### Problem description
The listing must be copied out in full and exactly; no images go with it.

### Materials provided
··········

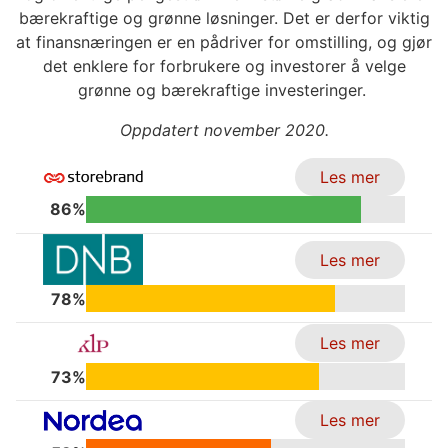
bærekraftige og grønne løsninger. Det er derfor viktig
at finansnæringen er en pådriver for omstilling, og gjør
det enklere for forbrukere og investorer å velge
grønne og bærekraftige investeringer.
Oppdatert november 2020.
Les mer
86%
Les mer
78%
Les mer
73%
Les mer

··········

### Output below
bærekraftige og grønne løsninger. Det er derfor viktig
at finansnæringen er en pådriver for omstilling, og gjør
det enklere for forbrukere og investorer å velge
grønne og bærekraftige investeringer.
Oppdatert november 2020.
Les mer
86%
Les mer
78%
Les mer
73%
Les mer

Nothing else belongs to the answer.